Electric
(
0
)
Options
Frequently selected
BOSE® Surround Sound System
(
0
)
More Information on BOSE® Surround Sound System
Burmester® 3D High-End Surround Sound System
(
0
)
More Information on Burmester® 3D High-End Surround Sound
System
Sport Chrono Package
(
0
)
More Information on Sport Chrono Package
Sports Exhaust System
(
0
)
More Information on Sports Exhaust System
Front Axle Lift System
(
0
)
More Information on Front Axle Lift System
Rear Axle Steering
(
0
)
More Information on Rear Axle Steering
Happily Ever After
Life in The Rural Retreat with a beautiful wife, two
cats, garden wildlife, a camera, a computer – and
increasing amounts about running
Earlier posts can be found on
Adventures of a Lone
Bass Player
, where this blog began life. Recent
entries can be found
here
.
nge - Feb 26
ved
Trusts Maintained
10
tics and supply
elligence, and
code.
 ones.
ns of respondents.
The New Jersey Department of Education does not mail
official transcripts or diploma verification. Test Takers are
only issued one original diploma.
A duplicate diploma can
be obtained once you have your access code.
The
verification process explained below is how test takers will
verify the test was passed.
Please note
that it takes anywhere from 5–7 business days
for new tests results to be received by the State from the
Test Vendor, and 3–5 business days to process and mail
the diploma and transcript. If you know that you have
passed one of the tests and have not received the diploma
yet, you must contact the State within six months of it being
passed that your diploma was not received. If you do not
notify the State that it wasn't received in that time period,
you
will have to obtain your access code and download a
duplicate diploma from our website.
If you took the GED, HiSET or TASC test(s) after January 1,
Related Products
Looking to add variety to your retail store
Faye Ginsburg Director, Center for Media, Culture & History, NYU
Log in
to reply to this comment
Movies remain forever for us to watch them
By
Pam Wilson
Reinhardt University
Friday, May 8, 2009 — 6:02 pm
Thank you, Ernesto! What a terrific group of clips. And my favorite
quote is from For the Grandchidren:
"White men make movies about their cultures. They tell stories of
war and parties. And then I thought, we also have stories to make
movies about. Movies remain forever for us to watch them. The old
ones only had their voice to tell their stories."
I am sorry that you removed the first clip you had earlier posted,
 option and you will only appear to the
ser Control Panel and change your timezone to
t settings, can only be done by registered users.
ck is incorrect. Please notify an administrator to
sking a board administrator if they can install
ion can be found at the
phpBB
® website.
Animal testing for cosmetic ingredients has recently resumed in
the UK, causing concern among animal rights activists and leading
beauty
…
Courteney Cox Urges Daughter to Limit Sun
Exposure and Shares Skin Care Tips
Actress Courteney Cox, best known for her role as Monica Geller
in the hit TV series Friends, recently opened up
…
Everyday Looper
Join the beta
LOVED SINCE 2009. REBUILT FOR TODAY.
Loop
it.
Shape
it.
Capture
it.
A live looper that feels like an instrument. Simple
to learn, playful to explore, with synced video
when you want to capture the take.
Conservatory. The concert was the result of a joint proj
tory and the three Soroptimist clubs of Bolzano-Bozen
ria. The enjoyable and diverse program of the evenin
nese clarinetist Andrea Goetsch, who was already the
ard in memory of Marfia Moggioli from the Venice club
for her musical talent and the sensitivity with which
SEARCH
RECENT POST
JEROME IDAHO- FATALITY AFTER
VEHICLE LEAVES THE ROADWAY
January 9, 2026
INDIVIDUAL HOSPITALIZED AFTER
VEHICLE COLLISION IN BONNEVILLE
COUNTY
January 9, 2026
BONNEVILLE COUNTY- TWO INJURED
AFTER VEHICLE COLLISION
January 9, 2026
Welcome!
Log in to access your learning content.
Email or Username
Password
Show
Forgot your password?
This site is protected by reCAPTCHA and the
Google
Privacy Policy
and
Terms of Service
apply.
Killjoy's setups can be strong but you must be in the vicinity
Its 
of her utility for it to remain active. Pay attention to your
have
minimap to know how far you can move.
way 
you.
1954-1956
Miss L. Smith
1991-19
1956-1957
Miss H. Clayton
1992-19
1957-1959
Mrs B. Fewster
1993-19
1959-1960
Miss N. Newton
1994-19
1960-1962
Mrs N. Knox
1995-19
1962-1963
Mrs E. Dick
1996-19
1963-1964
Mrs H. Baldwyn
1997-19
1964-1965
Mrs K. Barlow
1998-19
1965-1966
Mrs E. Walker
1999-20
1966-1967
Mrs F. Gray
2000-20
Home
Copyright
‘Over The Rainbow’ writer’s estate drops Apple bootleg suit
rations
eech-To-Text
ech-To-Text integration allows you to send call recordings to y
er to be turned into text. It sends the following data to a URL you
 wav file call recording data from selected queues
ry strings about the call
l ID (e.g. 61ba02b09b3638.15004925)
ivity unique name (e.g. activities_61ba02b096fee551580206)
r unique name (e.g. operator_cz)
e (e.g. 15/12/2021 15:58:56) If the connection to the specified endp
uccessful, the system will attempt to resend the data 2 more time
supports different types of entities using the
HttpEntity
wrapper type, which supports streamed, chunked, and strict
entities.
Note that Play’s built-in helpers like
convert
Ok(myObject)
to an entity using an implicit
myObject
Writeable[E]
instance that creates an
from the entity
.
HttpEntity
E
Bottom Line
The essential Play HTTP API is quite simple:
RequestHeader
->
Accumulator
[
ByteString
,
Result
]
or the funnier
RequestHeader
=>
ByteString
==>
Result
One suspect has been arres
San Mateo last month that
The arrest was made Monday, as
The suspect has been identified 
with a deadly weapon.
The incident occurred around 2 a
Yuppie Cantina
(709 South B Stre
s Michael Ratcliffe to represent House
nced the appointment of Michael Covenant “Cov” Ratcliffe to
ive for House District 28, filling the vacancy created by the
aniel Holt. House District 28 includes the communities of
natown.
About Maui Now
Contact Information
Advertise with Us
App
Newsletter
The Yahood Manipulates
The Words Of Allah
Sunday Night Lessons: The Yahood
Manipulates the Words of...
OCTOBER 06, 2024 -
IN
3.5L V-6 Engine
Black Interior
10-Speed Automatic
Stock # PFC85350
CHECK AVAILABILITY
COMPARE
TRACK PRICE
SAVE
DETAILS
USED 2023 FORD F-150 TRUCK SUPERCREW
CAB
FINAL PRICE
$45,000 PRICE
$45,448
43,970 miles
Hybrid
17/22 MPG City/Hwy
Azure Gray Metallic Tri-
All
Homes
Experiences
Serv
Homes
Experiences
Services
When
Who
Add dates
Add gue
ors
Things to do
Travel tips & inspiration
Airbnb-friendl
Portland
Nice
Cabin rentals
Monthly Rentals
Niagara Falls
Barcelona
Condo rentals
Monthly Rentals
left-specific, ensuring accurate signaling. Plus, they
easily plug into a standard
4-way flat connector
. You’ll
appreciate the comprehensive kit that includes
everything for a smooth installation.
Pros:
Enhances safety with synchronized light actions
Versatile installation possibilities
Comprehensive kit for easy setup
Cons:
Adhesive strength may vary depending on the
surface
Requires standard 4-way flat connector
###
Exercise objective - Give back the whole listing. Match it exactly.

Exercise response -
Electric
(
0
)
Options
Frequently selected
BOSE® Surround Sound System
(
0
)
More Information on BOSE® Surround Sound System
Burmester® 3D High-End Surround Sound System
(
0
)
More Information on Burmester® 3D High-End Surround Sound
System
Sport Chrono Package
(
0
)
More Information on Sport Chrono Package
Sports Exhaust System
(
0
)
More Information on Sports Exhaust System
Front Axle Lift System
(
0
)
More Information on Front Axle Lift System
Rear Axle Steering
(
0
)
More Information on Rear Axle Steering
Happily Ever After
Life in The Rural Retreat with a beautiful wife, two
cats, garden wildlife, a camera, a computer – and
increasing amounts about running
Earlier posts can be found on
Adventures of a Lone
Bass Player
, where this blog began life. Recent
entries can be found
here
.
nge - Feb 26
ved
Trusts Maintained
10
tics and supply
elligence, and
code.
 ones.
ns of respondents.
The New Jersey Department of Education does not mail
official transcripts or diploma verification. Test Takers are
only issued one original diploma.
A duplicate diploma can
be obtained once you have your access code.
The
verification process explained below is how test takers will
verify the test was passed.
Please note
that it takes anywhere from 5–7 business days
for new tests results to be received by the State from the
Test Vendor, and 3–5 business days to process and mail
the diploma and transcript. If you know that you have
passed one of the tests and have not received the diploma
yet, you must contact the State within six months of it being
passed that your diploma was not received. If you do not
notify the State that it wasn't received in that time period,
you
will have to obtain your access code and download a
duplicate diploma from our website.
If you took the GED, HiSET or TASC test(s) after January 1,
Related Products
Looking to add variety to your retail store
Faye Ginsburg Director, Center for Media, Culture & History, NYU
Log in
to reply to this comment
Movies remain forever for us to watch them
By
Pam Wilson
Reinhardt University
Friday, May 8, 2009 — 6:02 pm
Thank you, Ernesto! What a terrific group of clips. And my favorite
quote is from For the Grandchidren:
"White men make movies about their cultures. They tell stories of
war and parties. And then I thought, we also have stories to make
movies about. Movies remain forever for us to watch them. The old
ones only had their voice to tell their stories."
I am sorry that you removed the first clip you had earlier posted,
 option and you will only appear to the
ser Control Panel and change your timezone to
t settings, can only be done by registered users.
ck is incorrect. Please notify an administrator to
sking a board administrator if they can install
ion can be found at the
phpBB
® website.
Animal testing for cosmetic ingredients has recently resumed in
the UK, causing concern among animal rights activists and leading
beauty
…
Courteney Cox Urges Daughter to Limit Sun
Exposure and Shares Skin Care Tips
Actress Courteney Cox, best known for her role as Monica Geller
in the hit TV series Friends, recently opened up
…
Everyday Looper
Join the beta
LOVED SINCE 2009. REBUILT FOR TODAY.
Loop
it.
Shape
it.
Capture
it.
A live looper that feels like an instrument. Simple
to learn, playful to explore, with synced video
when you want to capture the take.
Conservatory. The concert was the result of a joint proj
tory and the three Soroptimist clubs of Bolzano-Bozen
ria. The enjoyable and diverse program of the evenin
nese clarinetist Andrea Goetsch, who was already the
ard in memory of Marfia Moggioli from the Venice club
for her musical talent and the sensitivity with which
SEARCH
RECENT POST
JEROME IDAHO- FATALITY AFTER
VEHICLE LEAVES THE ROADWAY
January 9, 2026
INDIVIDUAL HOSPITALIZED AFTER
VEHICLE COLLISION IN BONNEVILLE
COUNTY
January 9, 2026
BONNEVILLE COUNTY- TWO INJURED
AFTER VEHICLE COLLISION
January 9, 2026
Welcome!
Log in to access your learning content.
Email or Username
Password
Show
Forgot your password?
This site is protected by reCAPTCHA and the
Google
Privacy Policy
and
Terms of Service
apply.
Killjoy's setups can be strong but you must be in the vicinity
Its 
of her utility for it to remain active. Pay attention to your
have
minimap to know how far you can move.
way 
you.
1954-1956
Miss L. Smith
1991-19
1956-1957
Miss H. Clayton
1992-19
1957-1959
Mrs B. Fewster
1993-19
1959-1960
Miss N. Newton
1994-19
1960-1962
Mrs N. Knox
1995-19
1962-1963
Mrs E. Dick
1996-19
1963-1964
Mrs H. Baldwyn
1997-19
1964-1965
Mrs K. Barlow
1998-19
1965-1966
Mrs E. Walker
1999-20
1966-1967
Mrs F. Gray
2000-20
Home
Copyright
‘Over The Rainbow’ writer’s estate drops Apple bootleg suit
rations
eech-To-Text
ech-To-Text integration allows you to send call recordings to y
er to be turned into text. It sends the following data to a URL you
 wav file call recording data from selected queues
ry strings about the call
l ID (e.g. 61ba02b09b3638.15004925)
ivity unique name (e.g. activities_61ba02b096fee551580206)
r unique name (e.g. operator_cz)
e (e.g. 15/12/2021 15:58:56) If the connection to the specified endp
uccessful, the system will attempt to resend the data 2 more time
supports different types of entities using the
HttpEntity
wrapper type, which supports streamed, chunked, and strict
entities.
Note that Play’s built-in helpers like
convert
Ok(myObject)
to an entity using an implicit
myObject
Writeable[E]
instance that creates an
from the entity
.
HttpEntity
E
Bottom Line
The essential Play HTTP API is quite simple:
RequestHeader
->
Accumulator
[
ByteString
,
Result
]
or the funnier
RequestHeader
=>
ByteString
==>
Result
One suspect has been arres
San Mateo last month that
The arrest was made Monday, as
The suspect has been identified 
with a deadly weapon.
The incident occurred around 2 a
Yuppie Cantina
(709 South B Stre
s Michael Ratcliffe to represent House
nced the appointment of Michael Covenant “Cov” Ratcliffe to
ive for House District 28, filling the vacancy created by the
aniel Holt. House District 28 includes the communities of
natown.
About Maui Now
Contact Information
Advertise with Us
App
Newsletter
The Yahood Manipulates
The Words Of Allah
Sunday Night Lessons: The Yahood
Manipulates the Words of...
OCTOBER 06, 2024 -
IN
3.5L V-6 Engine
Black Interior
10-Speed Automatic
Stock # PFC85350
CHECK AVAILABILITY
COMPARE
TRACK PRICE
SAVE
DETAILS
USED 2023 FORD F-150 TRUCK SUPERCREW
CAB
FINAL PRICE
$45,000 PRICE
$45,448
43,970 miles
Hybrid
17/22 MPG City/Hwy
Azure Gray Metallic Tri-
All
Homes
Experiences
Serv
Homes
Experiences
Services
When
Who
Add dates
Add gue
ors
Things to do
Travel tips & inspiration
Airbnb-friendl
Portland
Nice
Cabin rentals
Monthly Rentals
Niagara Falls
Barcelona
Condo rentals
Monthly Rentals
left-specific, ensuring accurate signaling. Plus, they
easily plug into a standard
4-way flat connector
. You’ll
appreciate the comprehensive kit that includes
everything for a smooth installation.
Pros:
Enhances safety with synchronized light actions
Versatile installation possibilities
Comprehensive kit for easy setup
Cons:
Adhesive strength may vary depending on the
surface
Requires standard 4-way flat connector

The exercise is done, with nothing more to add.